I also slipped some wheatberries into my bag from Cayuga Organics. These are the whole wheat kernels, minus the husks, so they’re full of fiber like any whole grain. They can be puffed up like popcorn (does Smacks cereal ring a bell?), or ground into smaller pieces for porridge or texture in breads, or milled even finer for whole grain flour. Or, boiled until chewy-tender, and tossed into salads such as these.
All told, this salad comprises more than enough nutrients to be fitting as a meal in one. With healthy beans for protein, a whole grain to fill you up, spring veggies, and Vitamin C from plenty of fresh lemon juice squeezed in — I grated in some zest, too, just because — what else could you need? Well, as it turns out, this salad also makes a great side for burgers, if truth be told. No matter, my uncle’s probably gorging on ice cream right about now.
Wheatberry and Bean Salad with Roasted Spring Onions & Asparagus
(makes 4-6 servings)
1 cup dry wheatberries
1 cup dry orcas (or substitute dry black beans)
5-7 stalks asparagus
3-4 spring onions, green and white parts separated
4-6 tablespoons extra-virgin olive oil
juice of 1 lemon
sea salt and ground black pepper to taste
Soak the beans overnight in at least three inches of water to cover. Drain and cover with 1-2 inches of fresh water and bring to a boil. Reduce heat and simmer until tender (usually around one hour). Drain and cool.
Cook the wheatberries by covering with 1 inch of water in a pot. Bring to a boil; reduce heat to a simmer and cook, stirring occasionally, until water has evaporated and wheatberries are chewy, with some of the kernels just starting to pop open. Add more water along the way if necessary. Let cool.
Preheat oven to 400 degrees. Set aside the green shoots of the spring onions and split the white and light green ends in half lengthwise. Place cut side-down on a roasting tray and drizzle with olive oil and salt. Roast at 400 degrees for five minutes; reduce heat to 350 degrees and roast for another 5-10 minutes, or until lightly browned. Remove and let cool.
Trim the tough ends from the asparagus and toss in olive oil and sea salt on a roasting tray. Roast at 400 degrees about 5 minutes (depending on the thickness of the asparagus). Remove and let cool. Chop into about 1/2″ pieces.

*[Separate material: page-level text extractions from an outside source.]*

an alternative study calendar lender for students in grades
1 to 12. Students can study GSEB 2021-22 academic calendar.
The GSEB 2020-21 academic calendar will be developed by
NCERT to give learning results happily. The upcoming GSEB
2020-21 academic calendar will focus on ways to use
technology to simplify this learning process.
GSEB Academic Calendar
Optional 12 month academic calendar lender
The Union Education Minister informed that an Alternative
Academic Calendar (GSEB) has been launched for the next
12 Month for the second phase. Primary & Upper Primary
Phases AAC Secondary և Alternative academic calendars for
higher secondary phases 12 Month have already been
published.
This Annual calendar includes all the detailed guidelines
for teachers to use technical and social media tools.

Chop the crisp, green parts of the spring onions. Toss all the ingredients together in a large bowl and season with salt and pepper to taste. Serve immediately or cover and refrigerate for up to 3 days or so.
(for 4-6 servings)
1 cup wheatberries (at $2/pint): $1.00
1 cup orcas (at $4/pint): $2.00
5-6 asparagus stalks (at $4/bunch): $1.50
3 spring onions (at $3/bunch): $2.00
1 lemon: $0.40
olive oil, salt, pepper: $0.50
Two brownie points: This recipe comes very close to being perfect, in my book, but I’ve added a couple points due to the fact that the vegetables were roasted, rather than fresh. This gives it some great flavor while it adds extra sugars. But, spring is sweet — literally, with all the sweet peas and delicate onions and such. Can’t hurt too much to turn it all up a notch.
Nine maple leaves: If you’re looking to reduce your carbon footprint, think healthy beans and whole grains, all the way. Not only will you get your vitamins for the day, but you’ll do so in a way that is an incredibly low cost to the environment (beans actually fix nitrogen into soil rather than deplete it), and is under-utilized, in this country at least. And, might I mention, cheap.